### BRIEF
Every line of the entries below that mentions "their" is to be copied out.

== EXCERPTED DATA

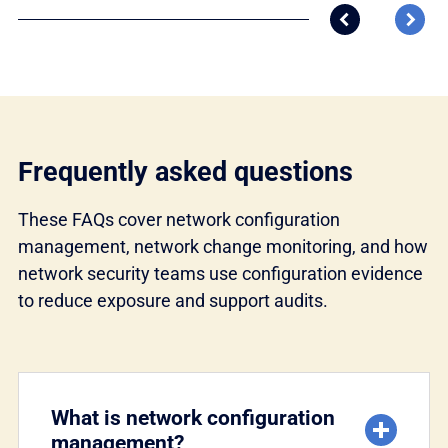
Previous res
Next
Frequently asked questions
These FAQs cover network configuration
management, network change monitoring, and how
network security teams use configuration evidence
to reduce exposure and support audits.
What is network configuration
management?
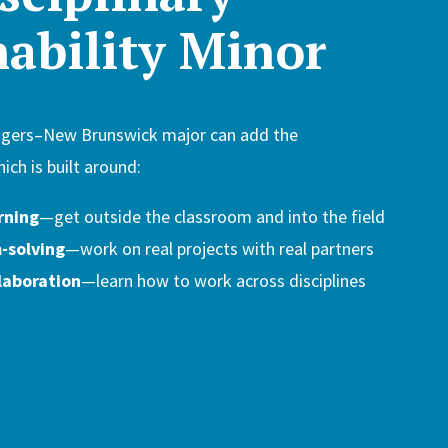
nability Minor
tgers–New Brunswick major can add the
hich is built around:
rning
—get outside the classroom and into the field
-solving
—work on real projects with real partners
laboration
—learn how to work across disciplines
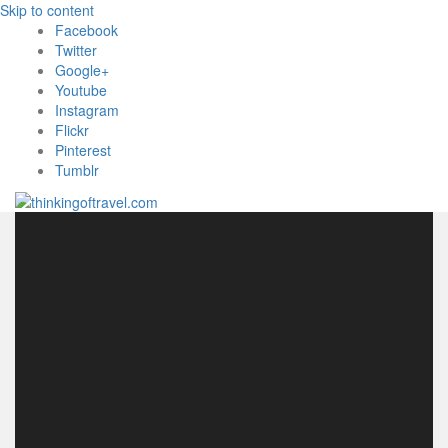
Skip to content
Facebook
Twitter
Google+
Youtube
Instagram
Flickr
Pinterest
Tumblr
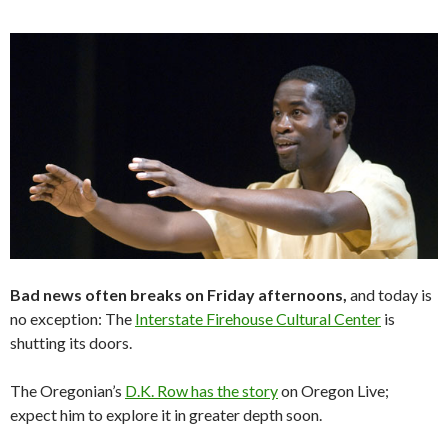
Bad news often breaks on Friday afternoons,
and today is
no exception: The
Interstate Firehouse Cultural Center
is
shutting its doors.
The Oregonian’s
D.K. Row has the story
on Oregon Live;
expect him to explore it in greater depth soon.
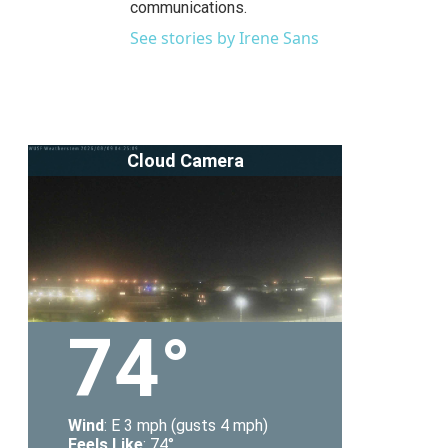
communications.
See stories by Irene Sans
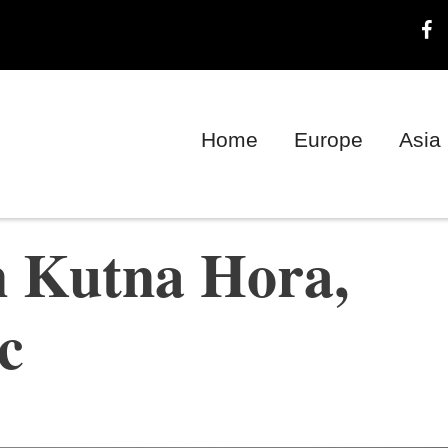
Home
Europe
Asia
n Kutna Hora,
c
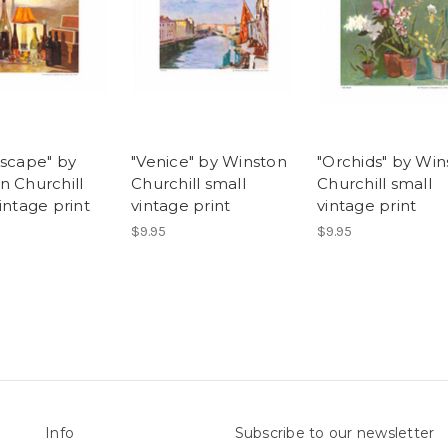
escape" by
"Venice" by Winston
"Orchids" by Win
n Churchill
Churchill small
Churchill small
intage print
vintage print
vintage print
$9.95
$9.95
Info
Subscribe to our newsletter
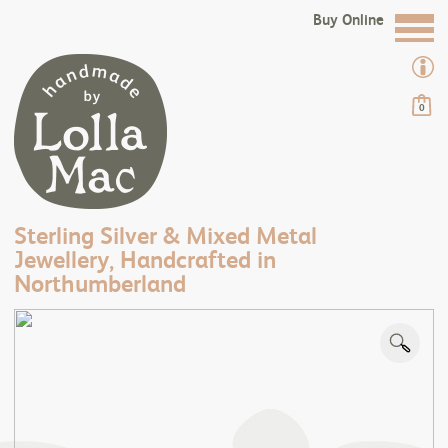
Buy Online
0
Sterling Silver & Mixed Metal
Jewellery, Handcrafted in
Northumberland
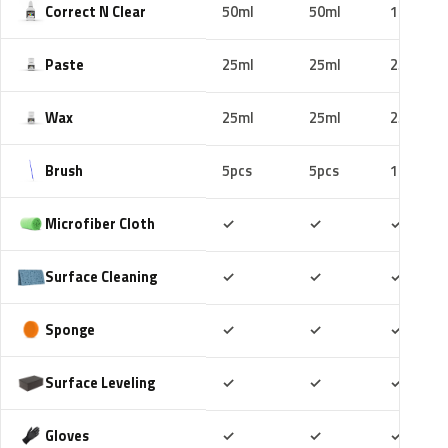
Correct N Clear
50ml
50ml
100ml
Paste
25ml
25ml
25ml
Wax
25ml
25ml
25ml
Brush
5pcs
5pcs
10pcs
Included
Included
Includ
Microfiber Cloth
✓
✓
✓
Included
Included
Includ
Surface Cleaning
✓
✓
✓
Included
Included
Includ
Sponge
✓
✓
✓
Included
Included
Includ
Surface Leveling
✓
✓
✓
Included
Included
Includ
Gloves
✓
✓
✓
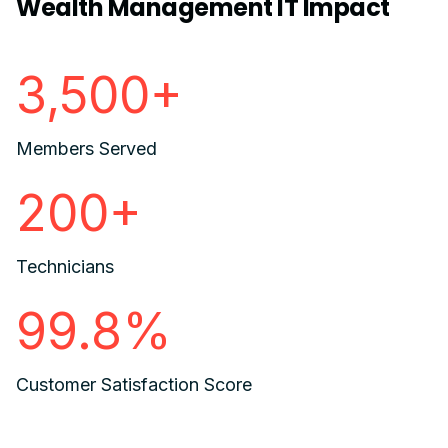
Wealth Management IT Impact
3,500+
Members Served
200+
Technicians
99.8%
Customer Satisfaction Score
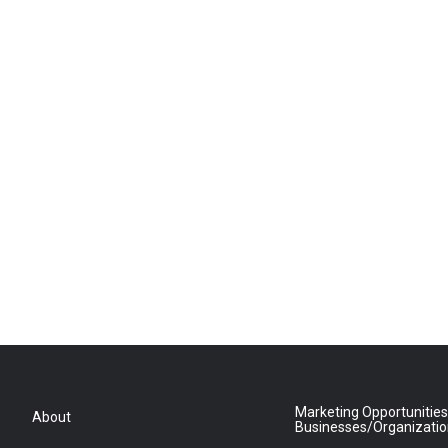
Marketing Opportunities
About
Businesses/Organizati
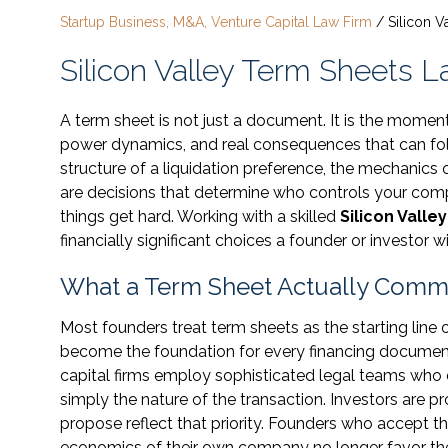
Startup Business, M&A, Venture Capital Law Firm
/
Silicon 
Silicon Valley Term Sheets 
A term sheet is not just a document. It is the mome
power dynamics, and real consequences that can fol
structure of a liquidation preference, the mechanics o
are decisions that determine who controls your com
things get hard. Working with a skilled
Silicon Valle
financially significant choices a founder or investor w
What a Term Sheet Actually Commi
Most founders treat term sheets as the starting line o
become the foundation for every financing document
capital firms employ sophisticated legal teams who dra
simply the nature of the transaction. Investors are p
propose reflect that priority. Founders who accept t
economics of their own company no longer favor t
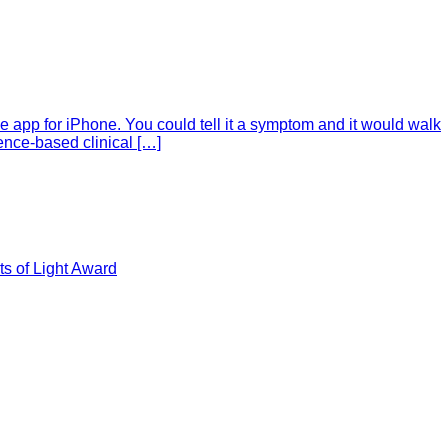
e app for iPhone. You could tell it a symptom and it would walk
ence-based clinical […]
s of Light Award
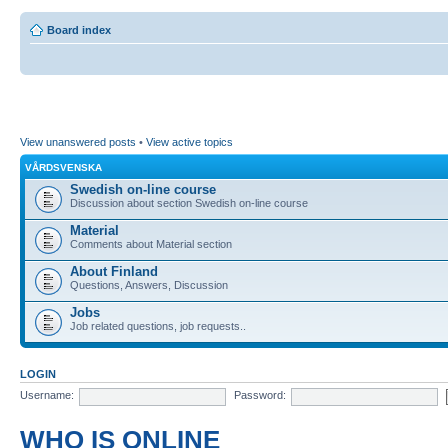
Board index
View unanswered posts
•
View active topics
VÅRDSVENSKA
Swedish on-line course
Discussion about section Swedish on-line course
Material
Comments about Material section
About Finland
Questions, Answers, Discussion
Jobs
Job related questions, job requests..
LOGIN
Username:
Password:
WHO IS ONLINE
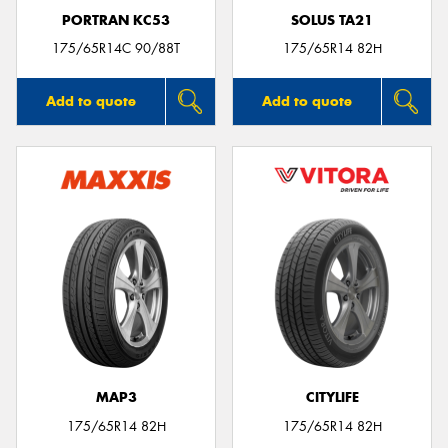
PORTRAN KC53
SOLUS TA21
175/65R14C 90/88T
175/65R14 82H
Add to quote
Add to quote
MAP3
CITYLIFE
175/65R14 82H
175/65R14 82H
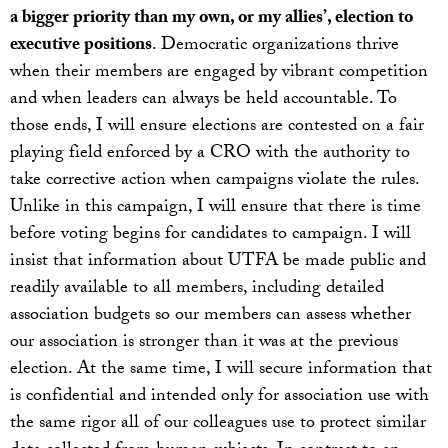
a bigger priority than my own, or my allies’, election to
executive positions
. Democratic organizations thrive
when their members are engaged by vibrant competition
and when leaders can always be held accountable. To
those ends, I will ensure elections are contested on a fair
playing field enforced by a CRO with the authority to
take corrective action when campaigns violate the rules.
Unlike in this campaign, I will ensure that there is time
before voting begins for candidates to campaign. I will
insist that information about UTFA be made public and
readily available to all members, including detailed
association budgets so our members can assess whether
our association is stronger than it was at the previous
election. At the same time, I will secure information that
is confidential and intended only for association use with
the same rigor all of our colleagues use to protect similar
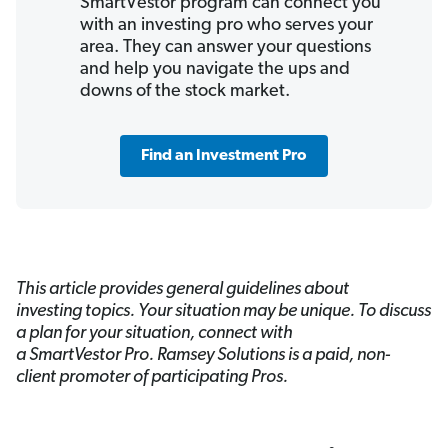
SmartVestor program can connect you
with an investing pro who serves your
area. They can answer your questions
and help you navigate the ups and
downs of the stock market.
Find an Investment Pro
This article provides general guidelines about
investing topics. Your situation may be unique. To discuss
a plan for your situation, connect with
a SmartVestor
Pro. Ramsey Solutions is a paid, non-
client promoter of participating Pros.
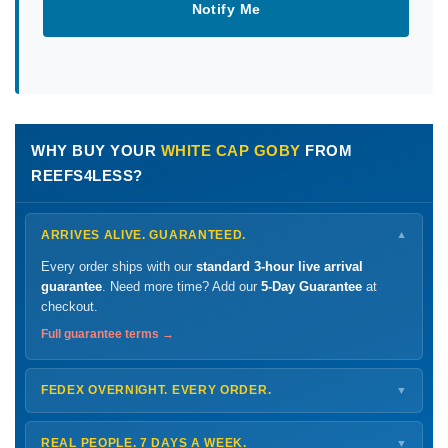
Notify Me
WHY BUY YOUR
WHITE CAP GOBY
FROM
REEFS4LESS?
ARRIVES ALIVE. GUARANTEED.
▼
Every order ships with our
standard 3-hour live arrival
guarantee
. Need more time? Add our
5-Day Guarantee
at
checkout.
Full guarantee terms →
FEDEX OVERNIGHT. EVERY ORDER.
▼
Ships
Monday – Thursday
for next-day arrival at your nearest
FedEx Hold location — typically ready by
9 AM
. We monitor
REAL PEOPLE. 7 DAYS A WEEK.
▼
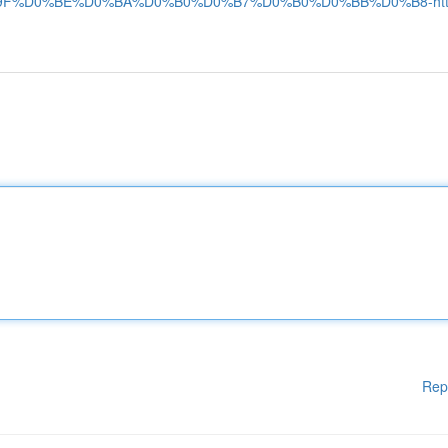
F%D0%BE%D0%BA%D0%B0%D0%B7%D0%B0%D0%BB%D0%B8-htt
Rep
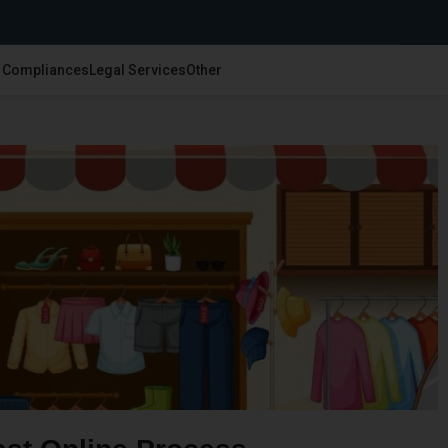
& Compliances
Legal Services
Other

====

### WRITTEN RESPONSE
economics of their own company no longer favor t
when their members are engaged by vibrant competition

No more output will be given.